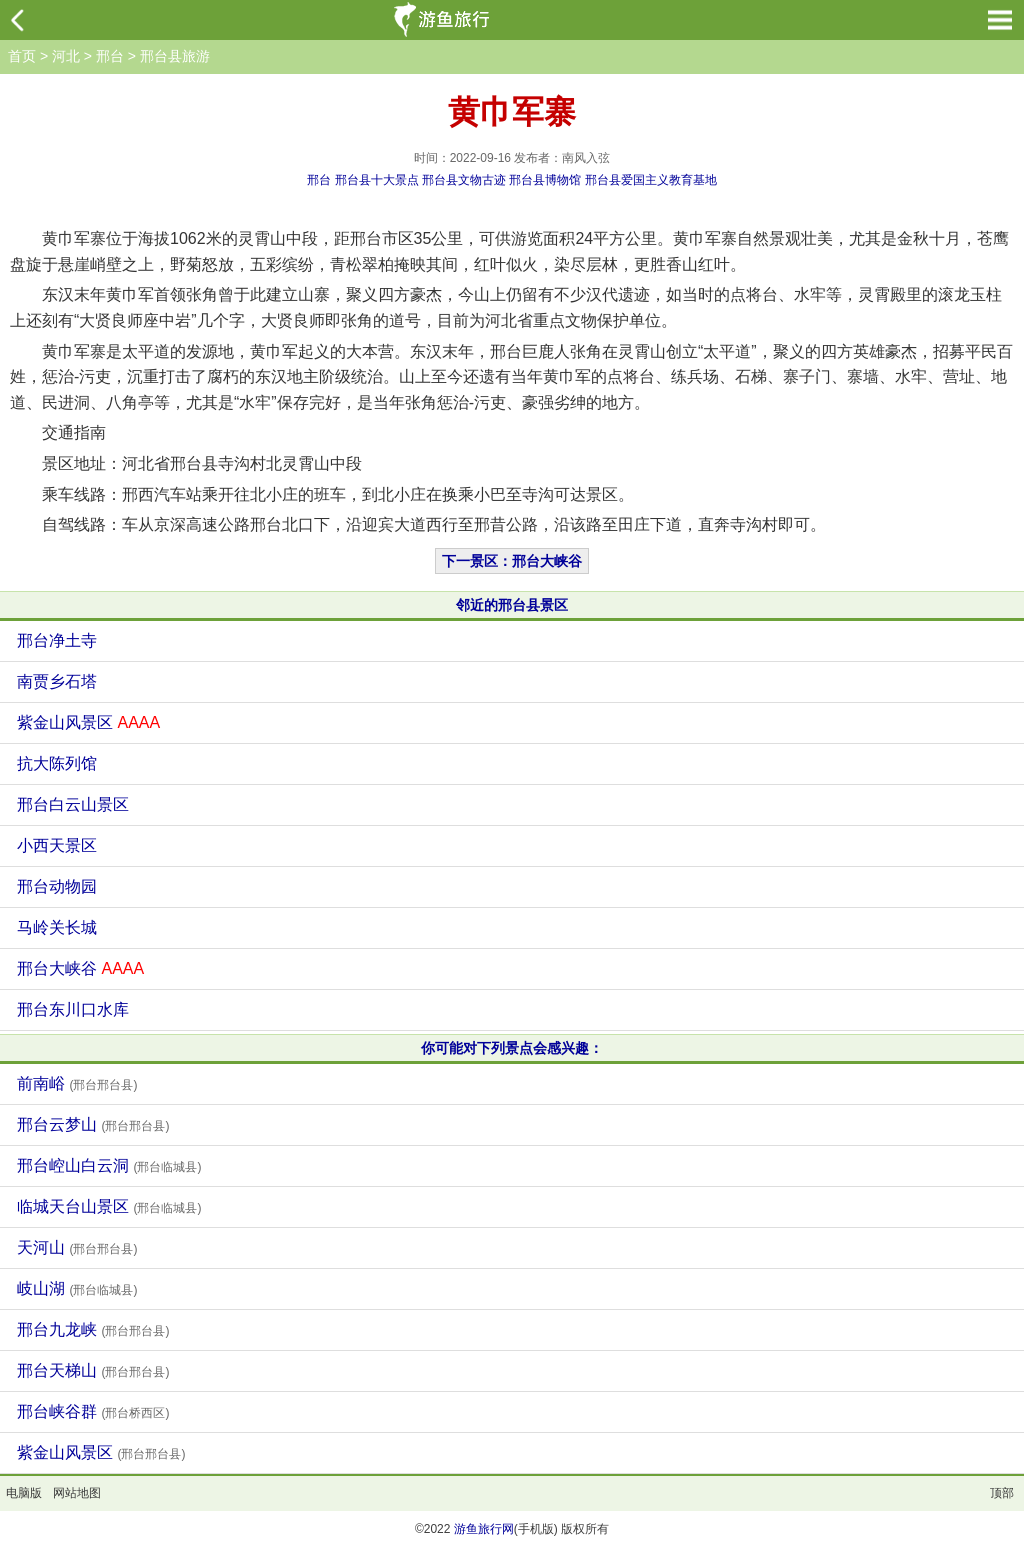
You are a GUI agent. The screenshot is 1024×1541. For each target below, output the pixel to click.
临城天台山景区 (109, 1206)
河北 (66, 56)
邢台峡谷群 (93, 1411)
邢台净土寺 (57, 640)
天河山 (77, 1247)
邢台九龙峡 (93, 1329)
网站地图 (77, 1493)
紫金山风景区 (88, 722)
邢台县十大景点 (377, 180)
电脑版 (24, 1493)
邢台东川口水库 (73, 1009)
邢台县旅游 (175, 56)
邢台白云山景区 (73, 804)
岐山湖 (77, 1288)
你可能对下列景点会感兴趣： (512, 1048)
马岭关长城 (57, 927)
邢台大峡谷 (80, 968)
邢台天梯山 (93, 1370)
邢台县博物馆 (545, 180)
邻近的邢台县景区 (512, 605)
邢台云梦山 (93, 1124)
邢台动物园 (57, 886)
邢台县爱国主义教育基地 (651, 180)
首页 (22, 56)
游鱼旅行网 (484, 1529)
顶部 (1002, 1493)
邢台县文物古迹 (464, 180)
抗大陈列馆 (57, 763)
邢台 (110, 56)
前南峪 (77, 1083)
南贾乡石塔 (57, 681)
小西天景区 (57, 845)
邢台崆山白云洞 (109, 1165)
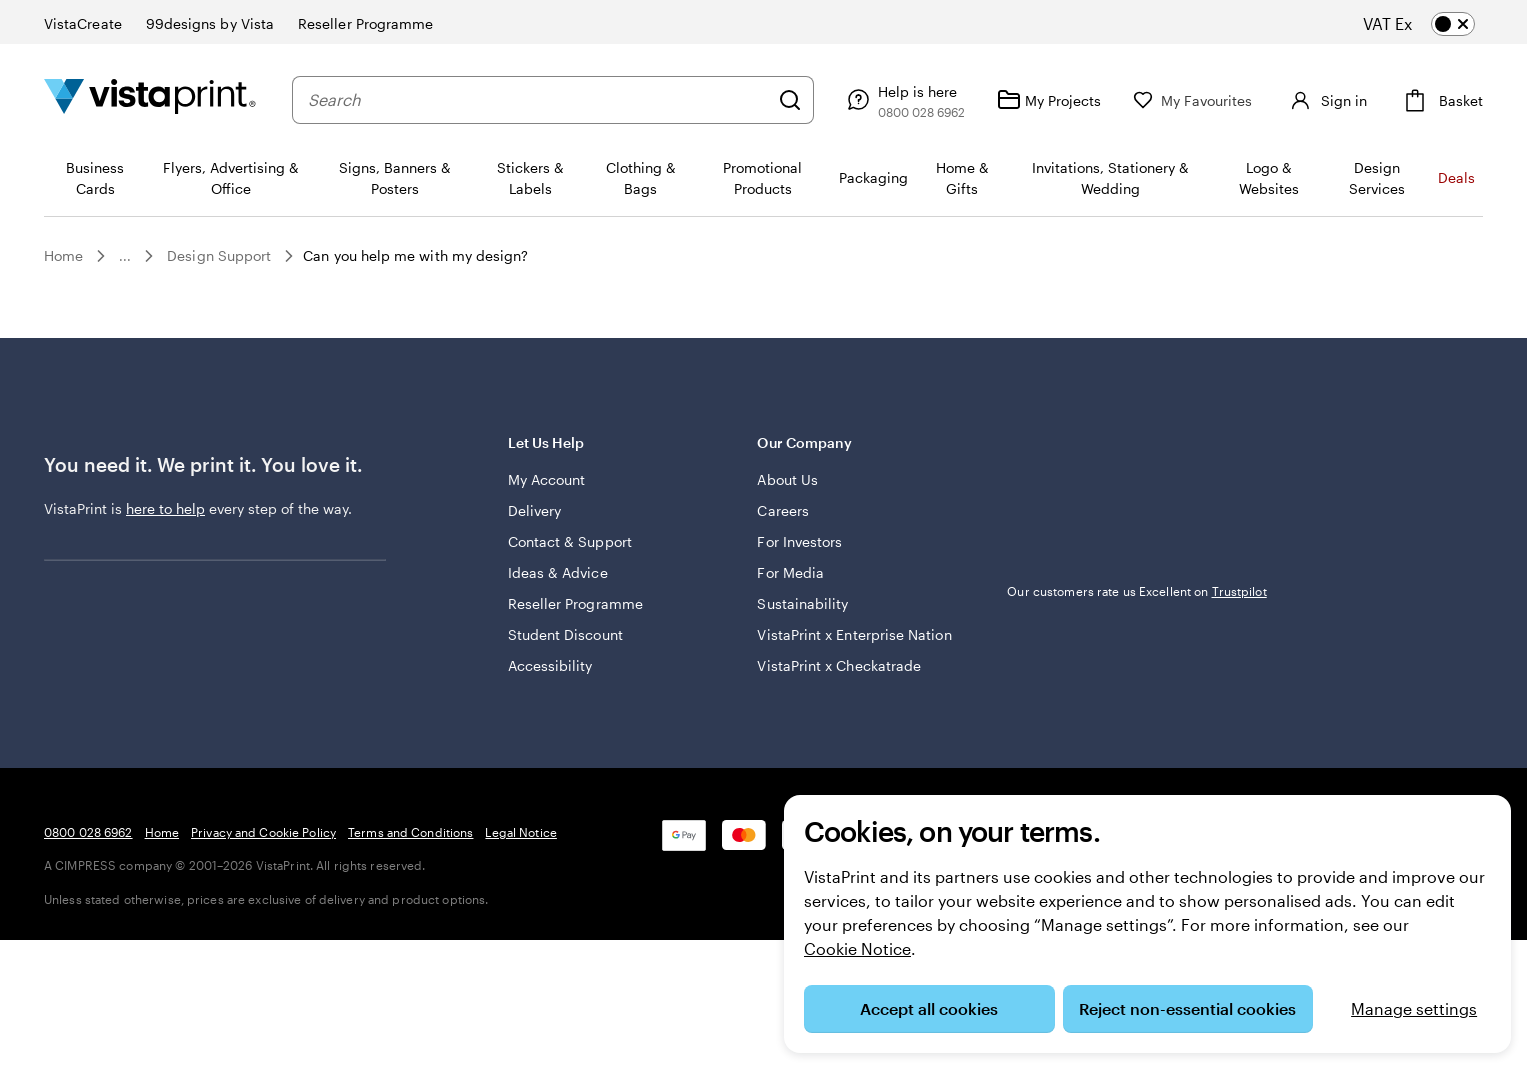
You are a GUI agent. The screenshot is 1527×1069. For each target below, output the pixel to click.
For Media (790, 572)
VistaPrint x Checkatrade (839, 665)
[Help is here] (895, 100)
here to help (165, 508)
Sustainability (802, 603)
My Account (547, 479)
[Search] (782, 100)
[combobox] (534, 100)
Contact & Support (570, 541)
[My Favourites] (1185, 100)
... (125, 256)
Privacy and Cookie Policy (263, 832)
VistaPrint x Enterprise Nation (854, 634)
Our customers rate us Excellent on (1136, 591)
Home (63, 255)
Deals (1456, 177)
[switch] (1435, 24)
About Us (787, 479)
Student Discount (565, 634)
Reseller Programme (575, 603)
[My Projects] (1041, 100)
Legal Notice (520, 832)
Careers (783, 510)
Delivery (535, 510)
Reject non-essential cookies (1187, 1008)
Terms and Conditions (410, 832)
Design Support (219, 255)
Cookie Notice (857, 948)
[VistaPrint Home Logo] (150, 99)
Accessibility (550, 665)
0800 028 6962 (88, 832)
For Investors (799, 541)
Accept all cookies (929, 1008)
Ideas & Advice (558, 572)
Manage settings (1414, 1008)
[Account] (1322, 100)
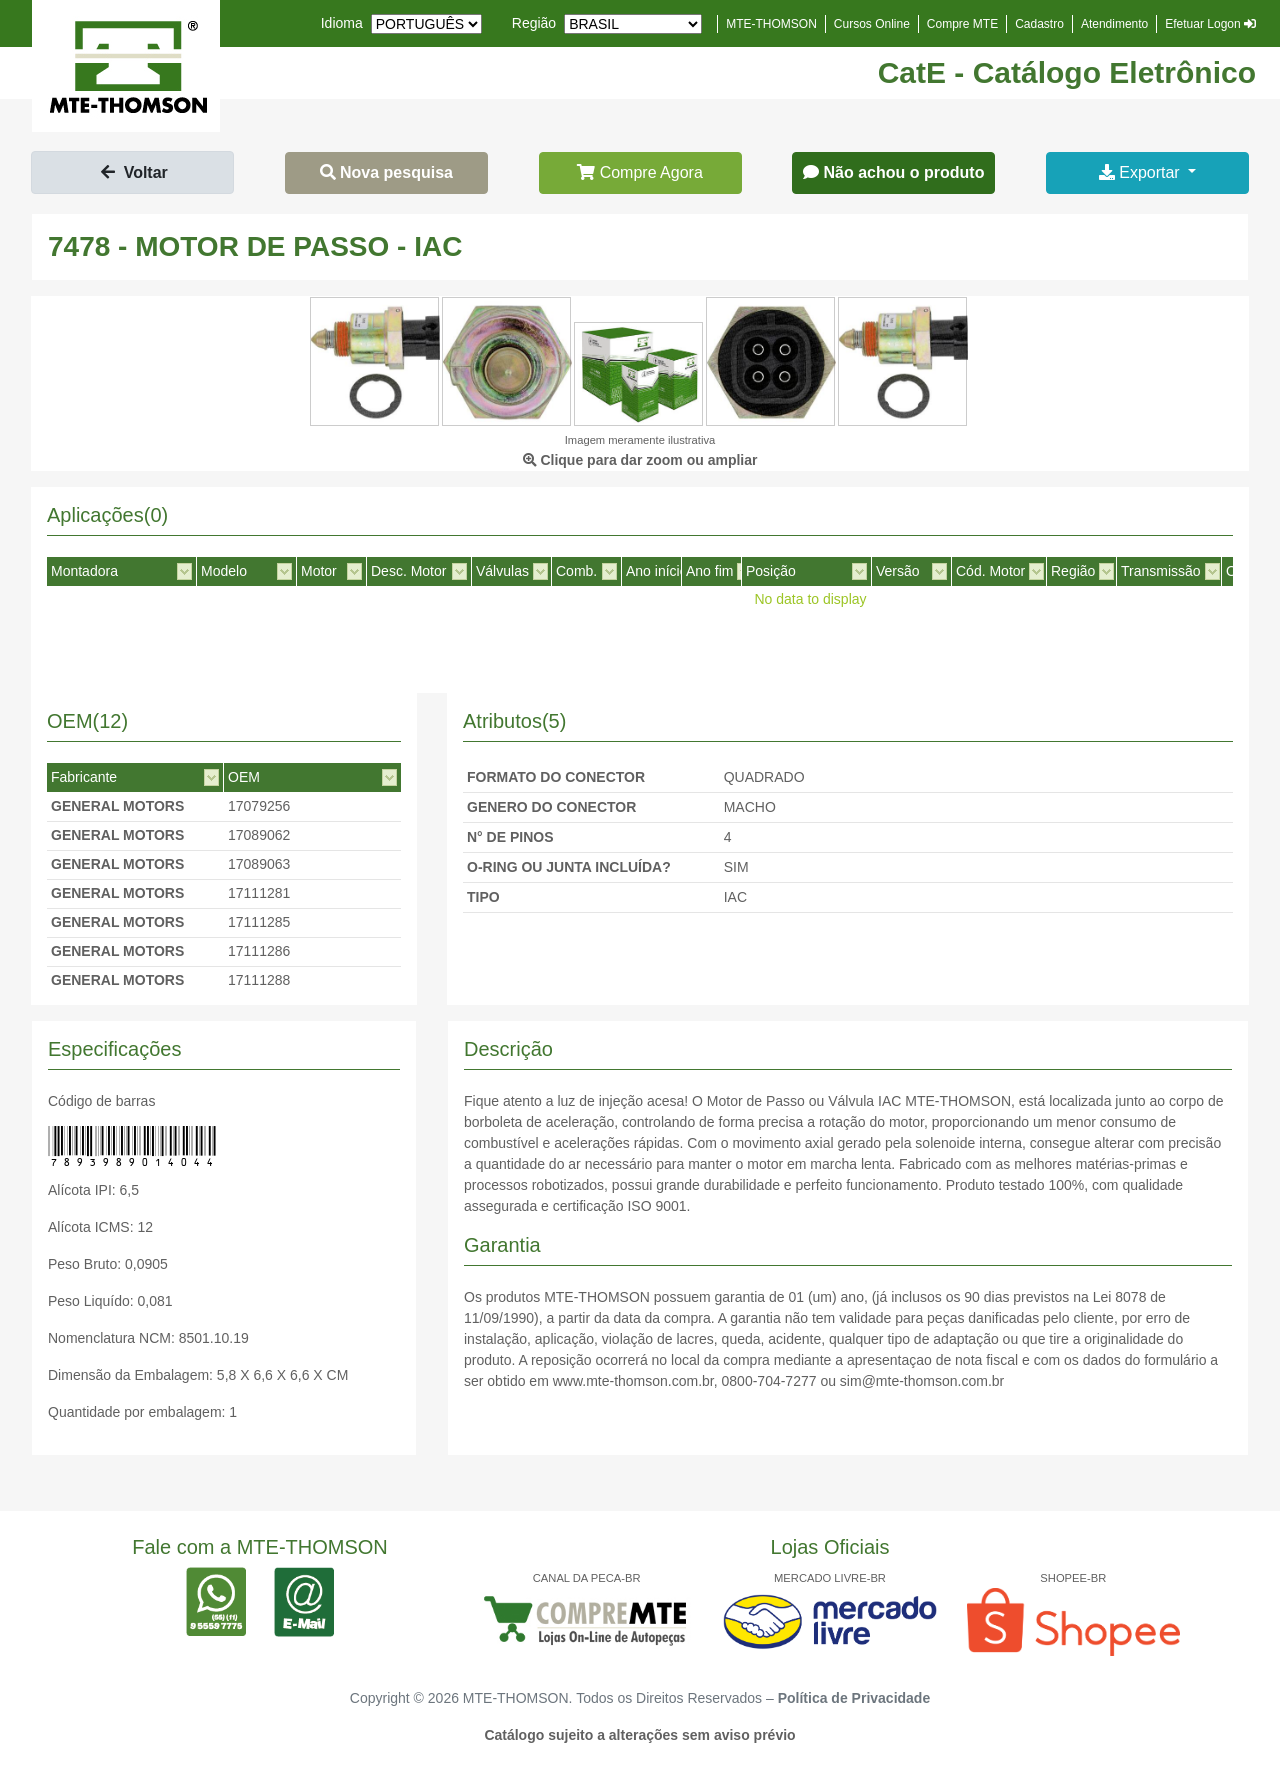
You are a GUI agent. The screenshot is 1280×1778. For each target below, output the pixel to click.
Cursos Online (872, 24)
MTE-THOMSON (771, 24)
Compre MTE (962, 24)
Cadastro (1039, 24)
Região (534, 23)
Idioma (342, 23)
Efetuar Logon (1210, 24)
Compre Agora (640, 172)
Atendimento (1114, 24)
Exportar (1141, 172)
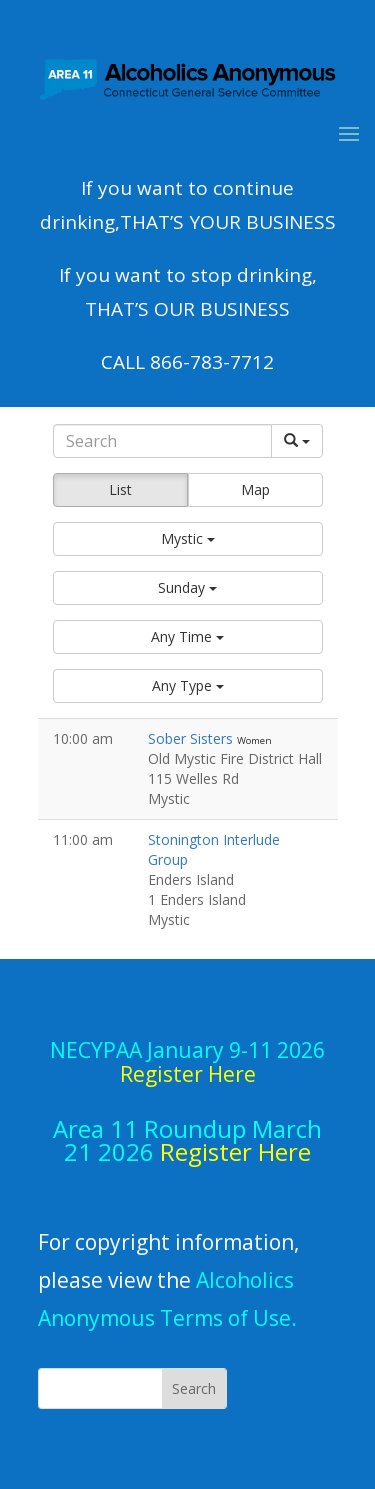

────────────────────────────────────────

Give back every record exactly. Omit the pictures.

__Exercise result__
You are a GUI agent. The screenshot is 1024×1541. For each target below, output the pixel to click.
临城天台山景区 (109, 1206)
河北 (66, 56)
邢台峡谷群 (93, 1411)
邢台净土寺 (57, 640)
天河山 (77, 1247)
邢台九龙峡 (93, 1329)
网站地图 (77, 1493)
紫金山风景区 (88, 722)
邢台县十大景点 (377, 180)
电脑版 (24, 1493)
邢台东川口水库 (73, 1009)
邢台县旅游 (175, 56)
邢台白云山景区 (73, 804)
岐山湖 (77, 1288)
你可能对下列景点会感兴趣： (512, 1048)
马岭关长城 (57, 927)
邢台大峡谷 (80, 968)
邢台天梯山 (93, 1370)
邢台县博物馆 (545, 180)
邻近的邢台县景区 (512, 605)
邢台云梦山 (93, 1124)
邢台动物园 (57, 886)
邢台县爱国主义教育基地 (651, 180)
首页 (22, 56)
游鱼旅行网 (484, 1529)
顶部 (1002, 1493)
邢台县文物古迹 (464, 180)
抗大陈列馆 (57, 763)
邢台 (110, 56)
前南峪 (77, 1083)
南贾乡石塔 (57, 681)
小西天景区 (57, 845)
邢台崆山白云洞 (109, 1165)
You are a GUI agent. The screenshot is 1527×1069. For each target below, output the pixel to click.
For Media (790, 572)
VistaPrint x Checkatrade (839, 665)
[Help is here] (895, 100)
here to help (165, 508)
Sustainability (802, 603)
My Account (547, 479)
[Search] (782, 100)
[combobox] (534, 100)
Contact & Support (570, 541)
[My Favourites] (1185, 100)
... (125, 256)
Privacy and Cookie Policy (263, 832)
VistaPrint x Enterprise Nation (854, 634)
Our customers rate us Excellent on (1136, 591)
Home (63, 255)
Deals (1456, 177)
[switch] (1435, 24)
About Us (787, 479)
Student Discount (565, 634)
Reseller Programme (575, 603)
[My Projects] (1041, 100)
Legal Notice (520, 832)
Careers (783, 510)
Delivery (535, 510)
Reject non-essential cookies (1187, 1008)
Terms and Conditions (410, 832)
Design Support (219, 255)
Cookie Notice (857, 948)
[VistaPrint Home Logo] (150, 99)
Accessibility (550, 665)
0800 028 6962 (88, 832)
For Investors (799, 541)
Accept all cookies (929, 1008)
Ideas & Advice (558, 572)
Manage settings (1414, 1008)
[Account] (1322, 100)
You are a GUI agent. The screenshot is 1280×1778. For each target below, output the pixel to click.
Cursos Online (872, 24)
MTE-THOMSON (771, 24)
Compre MTE (962, 24)
Cadastro (1039, 24)
Região (534, 23)
Idioma (342, 23)
Efetuar Logon (1210, 24)
Compre Agora (640, 172)
Atendimento (1114, 24)
Exportar (1141, 172)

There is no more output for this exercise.